10435 State Route 108
I started out trying to write a review of Iron Bridge, where I went for dinner with my parents over the weekend, as though it were any other place I review in the city, as an exercise. I started out with a semi-jocular description of Columbia, the town where I grew up, and then got stuck. I had written down everything we ate, but didn't have all that much to say about it. But maybe that is what I have to say.
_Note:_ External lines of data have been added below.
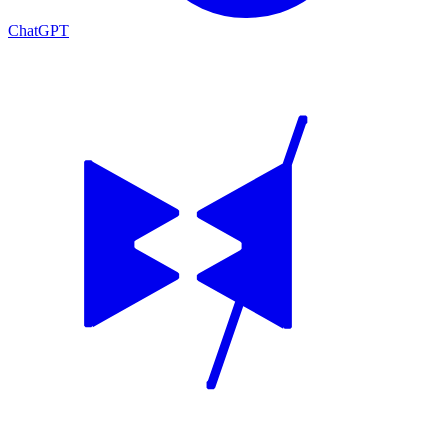
ChatGPT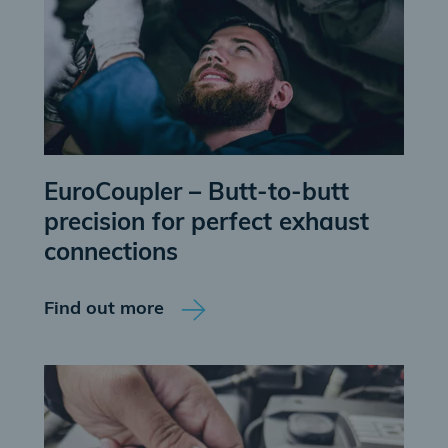
EuroCoupler – Butt-to-butt
precision for perfect exhaust
connections
Find out more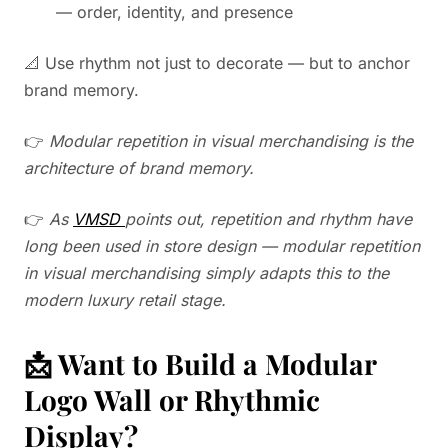
— order, identity, and presence
📐 Use rhythm not just to decorate — but to anchor
brand memory.
👉
Modular repetition in visual merchandising is the
architecture of brand memory.
👉
As
VMSD
points out, repetition and rhythm have
long been used in store design — modular repetition
in visual merchandising simply adapts this to the
modern luxury retail stage.
📩 Want to Build a Modular
Logo Wall or Rhythmic
Display?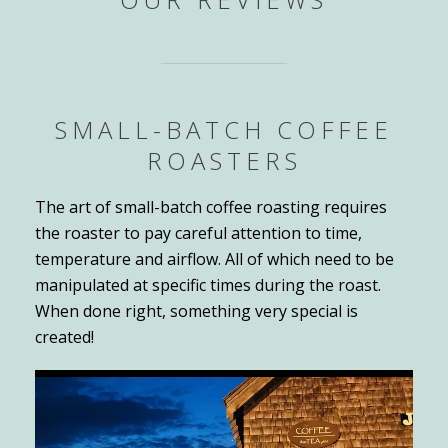
SMALL-BATCH COFFEE
ROASTERS
The art of small-batch coffee roasting requires
the roaster to pay careful attention to time,
temperature and airflow. All of which need to be
manipulated at specific times during the roast.
When done right, something very special is
created!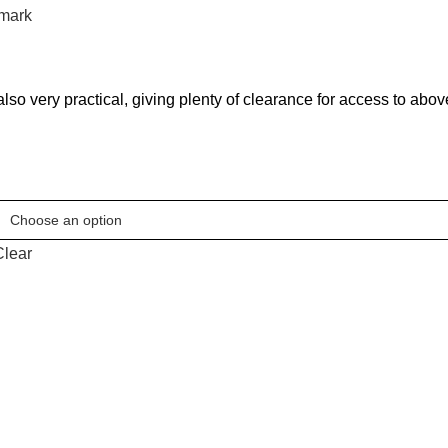
mark
ut also very practical, giving plenty of clearance for access to ab
Clear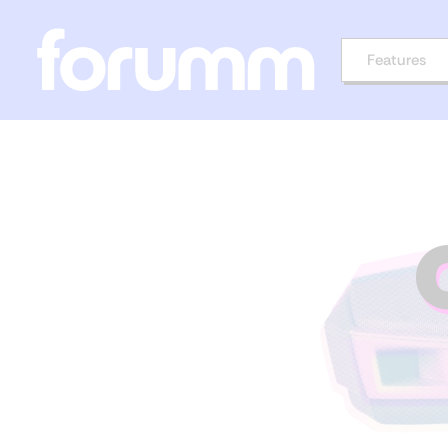
Features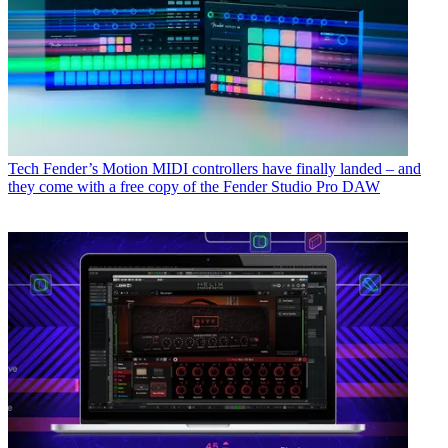
Tech
Fender’s Motion MIDI controllers have finally landed – and
they come with a free copy of the Fender Studio Pro DAW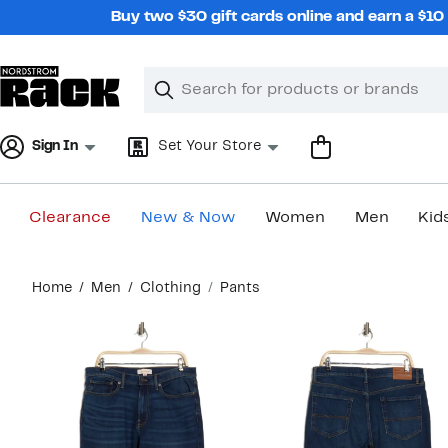
Skip
Buy two $30 gift cards online and earn a $1
navigation
Clear
Search
Clear
Search
Text
Sign In
Set Your Store
Clearance
New & Now
Women
Men
Kid
Main
Home
Men
Clothing
Pants
content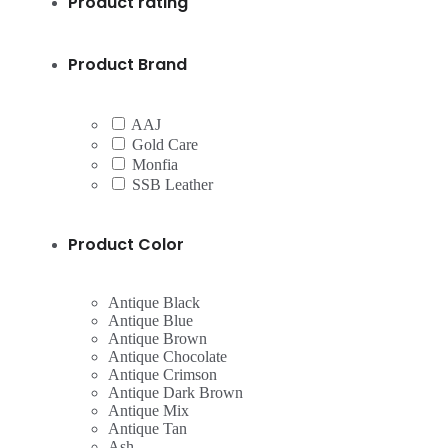
Product rating
Product Brand
AAJ
Gold Care
Monfia
SSB Leather
Product Color
Antique Black
Antique Blue
Antique Brown
Antique Chocolate
Antique Crimson
Antique Dark Brown
Antique Mix
Antique Tan
Ash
Columbia is a planned community, situated on the imaginary line between Baltimore and Washington (as a quasi-local, I never got into calling it DC, although everyone else seems to), a little closer to Baltimore. What "planned" means, at least in Columbia's case--the circumstances were considerably different in Levittown, NY , and somewhat less so in Reston, VA--is that some developers (led by the late James Rouse, actor Edward Norton's grandfather) got together in the mid-late 60's, found some land in then-rural Howard County, MD, and built a town on the idea that different people from different backgrounds could live well together. Present-day Columbia consists of seven "villages," each with its own village center (a sort of circularly laid-out strip shopping center with some public space), a high school or two, a handful of middle schools, and several elementary schools. The town center is home to Lake Kittamaqundi (featured in the lovely picture above, which I found here), an ever-increasingly upscale mall, and a handful of restaurants and green space. Columbia's a great place to grow up, but I wouldn't [yet] call it a tourist mecca.
Over the years, the occasional eatery of note has cropped up in one of the restaurant parks in the area (that's what they call them; do non-planned communities have restaurant parks?), but on the whole, given time and the inclination to do some driving, my parents go to Baltimore or Washington to do their serious eating. Iron Bridge Wine Company is one of the few places in town that could survive in a foodier setting than Columbia. It's got the sort of "we love good ingredients" attitude that we take for granted here in New York, but is a refreshing change along Route 108. Iron Bridge could lead the way for Columbia to become the sort of dining destination that many of its residents would give their cul-de-sacs to live in.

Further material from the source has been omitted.